Intact collagen type X cannot readily be extracted from the growth plate. Both the use of pepsin to release this molecule from tissue and the relative solubility of collagen type X following treatment of chick embryos with beta-aminopropionitrile (Chen et al., 1992) suggest that the insolubility may by brought about by the formation of lysine-derived crosslinks. By immunocytochemical labelling using antibodies specific for collagen type X, we have shown that this collagen type persists in the cartilaginous spicules present in metaphyseal bone and appears to be colocalized with collagen type II. The combined concentration of the reducible bifunctional crosslinks, dihydroxylysinonorleucine and monohydroxylysinonorleucine, in collagen type X isolated from the premineralized and newly mineralized growth plate was about 0.6 residues/ molecule, a level which might explain the relative intractability of collagen type X. Pyridinoline and deoxypyridinoline were present in very small amounts in collagen type X; this suggests that, unlike the situation in other types of collagen, few of the bifunctional crosslinks undergo maturation to pyridinium compounds. Although it is clear that collagen type X contains lysinederived crosslinks, work is in progress to establish which molecule also participates in the formation of these crosslinks.

Primary structure of the helical domain of porcine collagen X.

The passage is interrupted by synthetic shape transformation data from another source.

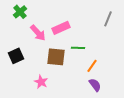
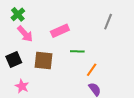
pink arrow: (38, 33) -> (25, 34), moved
brown square: (56, 57) -> (43, 61), moved
pink star: (41, 82) -> (22, 86), moved

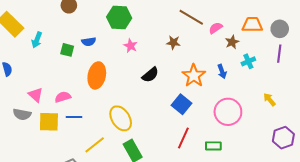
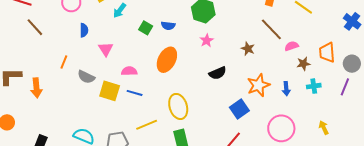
orange trapezoid: (252, 25) -> (327, 52), turned -110
pink triangle: (36, 95) -> (106, 49), moved

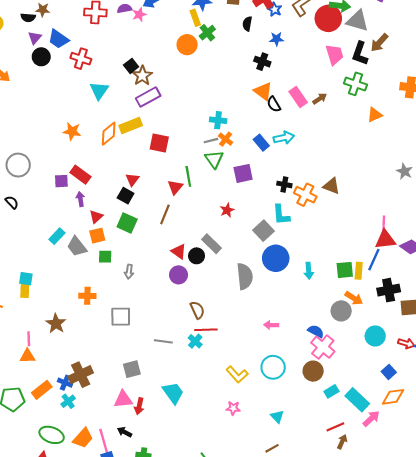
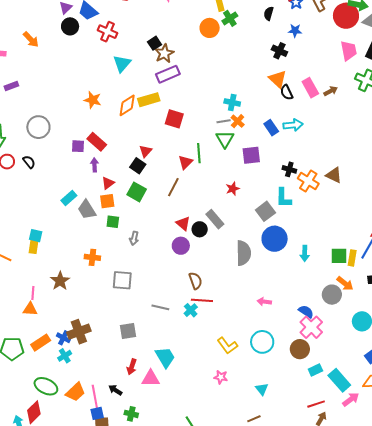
pink triangle: (123, 399) -> (151, 378), moved

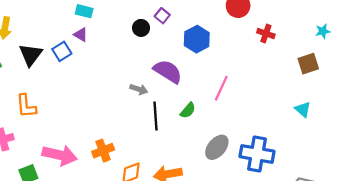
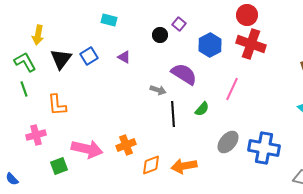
red cross: (266, 34) -> (251, 44), moved, size x1.8
purple triangle: (81, 35) -> (124, 57), moved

The entire primary structure of the collagen X helical region is presented, including identification of the extensive post-ribosomal modifications by amino acid sequencing and mass spectrometry. As in collagen I, a single residue of 3-hydroxyproline was identified, but for collagen X this was located near the N-terminal end of the helix. Lysine residues in collagen X are extensively hydroxylated/glycosylated: at least 11 sites were localized and shown to be fully glycosylated, exclusively as glucosyl-galactosyl derivatives. The lysine-derived crosslinks, dihydroxylysinonorleucine and hydroxylysinonorleucine, were shown to be present in a 3:2 molar ratio primarily within the C-terminal portion of the helix.